Wednesday 9 January 2013

Secrets: a short story

I haven't told anyone I know that I've started a blog, so I figured I'd write you all something about secrets. Also I couldn't find anything on my computer that I've written that's short, finished, and satisfactory. One day I'll post what I wrote in creative writing club on Monday, as I said I might yesterday, but today is not that day. I'm quite scared of posting my first short story or piece of writing or whatever, to be honest, mostly I'm nervous that anything I post will be really, really terrible... so if you can't say anything nice, then please don't say anything at all. I'll get the message. :)

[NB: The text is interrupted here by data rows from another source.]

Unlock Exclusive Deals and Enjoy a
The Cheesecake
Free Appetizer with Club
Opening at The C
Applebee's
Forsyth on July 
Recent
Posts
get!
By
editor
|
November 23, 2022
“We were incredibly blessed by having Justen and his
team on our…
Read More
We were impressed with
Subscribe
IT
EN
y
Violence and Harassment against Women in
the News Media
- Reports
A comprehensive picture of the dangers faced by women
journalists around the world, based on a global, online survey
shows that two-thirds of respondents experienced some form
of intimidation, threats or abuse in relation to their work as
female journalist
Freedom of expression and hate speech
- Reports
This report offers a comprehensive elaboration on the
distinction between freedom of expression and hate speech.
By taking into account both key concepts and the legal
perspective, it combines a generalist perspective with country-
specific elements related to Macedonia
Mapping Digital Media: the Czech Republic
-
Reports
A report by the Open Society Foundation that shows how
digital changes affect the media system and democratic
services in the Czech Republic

This is off the top of my head so I apologise in advance for its shortness and possibly how rubbish it is, depending on how this goes. But in the meantime I've posted some stuff of my FanFiction and FictionPress profiles, the links to which are on the sidebar-y thingy on the left. This story includes characters from a longer story that lives only partly in writing and mostly in my head, and this is not something that takes place at the beginning, but that doesn't really matter for the moment. :) So, please enjoy! Feel free to comment if you have any... erm... comments... but please don't be too mean because that won't help anything at all. :)

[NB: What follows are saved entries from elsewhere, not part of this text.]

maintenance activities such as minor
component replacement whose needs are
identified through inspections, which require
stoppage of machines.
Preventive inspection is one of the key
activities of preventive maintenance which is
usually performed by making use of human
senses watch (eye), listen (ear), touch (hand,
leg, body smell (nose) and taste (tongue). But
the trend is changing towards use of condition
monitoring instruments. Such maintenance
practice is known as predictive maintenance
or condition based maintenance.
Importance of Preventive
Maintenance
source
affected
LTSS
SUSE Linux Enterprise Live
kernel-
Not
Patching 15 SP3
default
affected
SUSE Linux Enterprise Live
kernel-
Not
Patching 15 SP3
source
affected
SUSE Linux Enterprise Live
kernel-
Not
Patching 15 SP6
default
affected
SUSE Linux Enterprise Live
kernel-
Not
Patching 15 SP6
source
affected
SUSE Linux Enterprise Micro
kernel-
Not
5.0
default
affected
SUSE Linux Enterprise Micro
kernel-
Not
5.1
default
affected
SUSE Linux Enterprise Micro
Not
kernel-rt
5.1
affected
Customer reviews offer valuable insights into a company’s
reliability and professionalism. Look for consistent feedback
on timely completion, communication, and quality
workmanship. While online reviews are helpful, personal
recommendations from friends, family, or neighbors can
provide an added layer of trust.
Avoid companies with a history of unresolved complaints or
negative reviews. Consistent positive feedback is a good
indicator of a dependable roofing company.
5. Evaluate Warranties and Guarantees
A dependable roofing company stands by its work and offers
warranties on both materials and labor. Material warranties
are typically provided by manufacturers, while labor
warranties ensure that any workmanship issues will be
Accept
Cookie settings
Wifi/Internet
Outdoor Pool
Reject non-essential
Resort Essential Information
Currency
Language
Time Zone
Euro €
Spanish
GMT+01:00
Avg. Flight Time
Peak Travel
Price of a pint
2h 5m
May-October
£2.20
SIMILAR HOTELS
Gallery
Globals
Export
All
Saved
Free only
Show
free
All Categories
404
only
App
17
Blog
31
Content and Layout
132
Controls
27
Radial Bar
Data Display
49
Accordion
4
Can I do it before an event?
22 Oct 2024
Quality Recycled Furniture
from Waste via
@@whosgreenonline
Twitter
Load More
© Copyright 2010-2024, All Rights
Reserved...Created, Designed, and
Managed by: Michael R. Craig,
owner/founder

 The walls were beginning to close in around her, a sea of white paint drowning her under its waves. She had been here weeks now. It was not a small room, most certainly, but that did not stop the feeling that it was a cell - for that, she supposed, was what it really was. A glorified prison cell. The paintings and the clean bathroom and the comfortable bed couldn't fool her, not when she was trapped without a single window.
 It was driving her crazy. But maybe that was what they wanted.
 No. She knew what they wanted.
 Secrets. They thought, why would she tell us things if we locked her in a damp cell and didn't feed her? But their kindness only made her suspicious. She had known what they wanted right from the start. Why steal the king's daughter and hold her at ransom when they could get more for the king's best advisor? Besides, her family wouldn't have left her this long. They would have paid. Her father, her brother, her sister-in-law, Cody... No. They couldn't know where she was, not if she was still here.
 She rubbed at her wrist, the skin paper-thin. She could see her veins. Her veins told stories, but only to her. There had never been a time she was more glad of that. If anyone else heard the stories her veins had to tell, they would hear secrets that weren't hers to tell. Her father's secrets. Her brother's secrets. Her friends' secrets. The court's secrets.
 The fact that others couldn't hear the stories her veins told was the only thing that kept them from knowing she had been feeding them false information all this time.
 She might have been the most trustworthy person she knew, but oddly she was finding that she was a very good liar.